**What you are asked to do**: The required output is a copy of each line in the material below that includes "mais".

━━━ Dataset excerpts ━━━

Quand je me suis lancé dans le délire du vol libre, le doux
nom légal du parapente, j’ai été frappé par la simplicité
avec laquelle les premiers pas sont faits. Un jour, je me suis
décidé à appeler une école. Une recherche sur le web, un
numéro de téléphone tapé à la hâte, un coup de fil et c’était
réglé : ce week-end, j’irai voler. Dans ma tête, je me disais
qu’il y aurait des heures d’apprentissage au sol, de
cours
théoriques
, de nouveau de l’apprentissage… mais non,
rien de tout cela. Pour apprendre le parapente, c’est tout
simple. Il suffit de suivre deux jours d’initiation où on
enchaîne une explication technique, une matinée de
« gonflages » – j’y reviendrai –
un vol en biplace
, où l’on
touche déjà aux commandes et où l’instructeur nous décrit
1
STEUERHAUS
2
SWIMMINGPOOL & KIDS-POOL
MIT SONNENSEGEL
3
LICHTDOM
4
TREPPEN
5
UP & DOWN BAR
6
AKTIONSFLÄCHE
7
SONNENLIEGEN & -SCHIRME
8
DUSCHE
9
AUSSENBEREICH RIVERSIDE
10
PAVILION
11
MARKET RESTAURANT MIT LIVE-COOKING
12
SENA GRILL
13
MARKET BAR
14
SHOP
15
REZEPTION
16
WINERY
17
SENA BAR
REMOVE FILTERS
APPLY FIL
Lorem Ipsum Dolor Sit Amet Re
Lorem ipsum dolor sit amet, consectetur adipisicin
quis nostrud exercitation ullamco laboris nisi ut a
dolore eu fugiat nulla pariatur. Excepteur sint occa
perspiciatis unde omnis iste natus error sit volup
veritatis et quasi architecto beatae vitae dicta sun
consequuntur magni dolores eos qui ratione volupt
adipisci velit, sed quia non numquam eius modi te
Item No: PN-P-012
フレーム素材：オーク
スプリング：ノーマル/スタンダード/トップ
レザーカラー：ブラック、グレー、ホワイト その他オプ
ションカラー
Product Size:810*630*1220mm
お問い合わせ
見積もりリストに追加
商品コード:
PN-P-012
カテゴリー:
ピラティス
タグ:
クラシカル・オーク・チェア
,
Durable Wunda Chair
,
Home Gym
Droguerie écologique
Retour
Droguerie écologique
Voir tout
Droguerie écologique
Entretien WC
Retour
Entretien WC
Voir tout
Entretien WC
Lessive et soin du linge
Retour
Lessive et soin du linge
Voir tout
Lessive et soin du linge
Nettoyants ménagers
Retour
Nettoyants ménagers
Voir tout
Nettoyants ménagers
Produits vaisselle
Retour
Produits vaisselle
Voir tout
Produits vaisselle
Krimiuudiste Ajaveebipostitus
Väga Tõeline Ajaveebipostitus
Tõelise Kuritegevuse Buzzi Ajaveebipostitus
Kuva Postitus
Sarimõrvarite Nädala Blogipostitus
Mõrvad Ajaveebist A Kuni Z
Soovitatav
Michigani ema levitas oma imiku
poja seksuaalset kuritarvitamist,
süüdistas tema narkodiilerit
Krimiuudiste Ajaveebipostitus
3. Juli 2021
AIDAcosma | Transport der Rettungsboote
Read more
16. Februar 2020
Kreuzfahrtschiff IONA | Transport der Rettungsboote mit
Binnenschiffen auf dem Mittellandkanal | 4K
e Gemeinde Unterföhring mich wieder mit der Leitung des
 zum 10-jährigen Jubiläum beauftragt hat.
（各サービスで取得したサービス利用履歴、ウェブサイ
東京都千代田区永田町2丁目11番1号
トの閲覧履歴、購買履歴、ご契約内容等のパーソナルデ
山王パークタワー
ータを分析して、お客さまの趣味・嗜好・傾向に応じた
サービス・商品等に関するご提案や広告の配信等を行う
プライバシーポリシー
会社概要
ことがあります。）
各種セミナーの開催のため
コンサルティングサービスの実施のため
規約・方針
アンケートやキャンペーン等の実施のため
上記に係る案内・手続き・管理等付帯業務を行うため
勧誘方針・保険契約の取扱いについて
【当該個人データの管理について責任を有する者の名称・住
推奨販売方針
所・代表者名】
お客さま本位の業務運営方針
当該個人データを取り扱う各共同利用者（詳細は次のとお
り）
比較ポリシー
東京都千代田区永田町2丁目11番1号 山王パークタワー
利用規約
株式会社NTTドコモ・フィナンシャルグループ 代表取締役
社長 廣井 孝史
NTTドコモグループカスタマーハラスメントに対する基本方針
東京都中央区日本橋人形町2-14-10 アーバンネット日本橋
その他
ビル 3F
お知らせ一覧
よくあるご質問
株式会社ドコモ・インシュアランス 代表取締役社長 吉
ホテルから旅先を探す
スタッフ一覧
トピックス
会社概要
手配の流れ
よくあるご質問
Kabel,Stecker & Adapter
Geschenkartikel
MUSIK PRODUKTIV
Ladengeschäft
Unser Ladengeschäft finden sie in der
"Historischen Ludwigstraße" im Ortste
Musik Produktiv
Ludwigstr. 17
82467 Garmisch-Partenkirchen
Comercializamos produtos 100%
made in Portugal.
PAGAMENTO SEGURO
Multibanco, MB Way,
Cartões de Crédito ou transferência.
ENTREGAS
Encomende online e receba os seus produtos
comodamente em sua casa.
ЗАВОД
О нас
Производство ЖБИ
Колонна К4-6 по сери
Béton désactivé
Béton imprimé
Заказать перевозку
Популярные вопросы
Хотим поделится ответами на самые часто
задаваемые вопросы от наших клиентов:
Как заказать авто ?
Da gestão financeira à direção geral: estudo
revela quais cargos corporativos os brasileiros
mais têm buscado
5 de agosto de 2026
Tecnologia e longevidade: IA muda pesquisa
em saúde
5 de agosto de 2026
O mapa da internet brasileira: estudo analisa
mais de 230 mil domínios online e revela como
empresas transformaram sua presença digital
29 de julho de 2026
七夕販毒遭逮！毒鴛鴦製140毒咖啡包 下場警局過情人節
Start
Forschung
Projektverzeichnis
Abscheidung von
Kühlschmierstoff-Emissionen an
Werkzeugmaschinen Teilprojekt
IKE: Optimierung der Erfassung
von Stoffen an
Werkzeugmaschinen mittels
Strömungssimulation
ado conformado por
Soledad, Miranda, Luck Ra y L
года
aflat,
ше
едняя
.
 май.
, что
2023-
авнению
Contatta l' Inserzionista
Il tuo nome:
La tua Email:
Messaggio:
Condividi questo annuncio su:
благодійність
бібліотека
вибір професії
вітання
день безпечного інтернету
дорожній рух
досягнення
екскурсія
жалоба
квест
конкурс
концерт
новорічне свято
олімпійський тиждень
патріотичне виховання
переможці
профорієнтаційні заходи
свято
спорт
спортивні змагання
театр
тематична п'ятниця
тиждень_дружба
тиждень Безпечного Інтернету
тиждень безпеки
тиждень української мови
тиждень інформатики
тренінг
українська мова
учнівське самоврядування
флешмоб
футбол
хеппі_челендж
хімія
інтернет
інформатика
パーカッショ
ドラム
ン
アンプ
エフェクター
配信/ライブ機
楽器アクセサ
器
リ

━━━

**Response area**:
, de nouveau de l’apprentissage… mais non,
mais têm buscado
mais de 230 mil domínios online e revela como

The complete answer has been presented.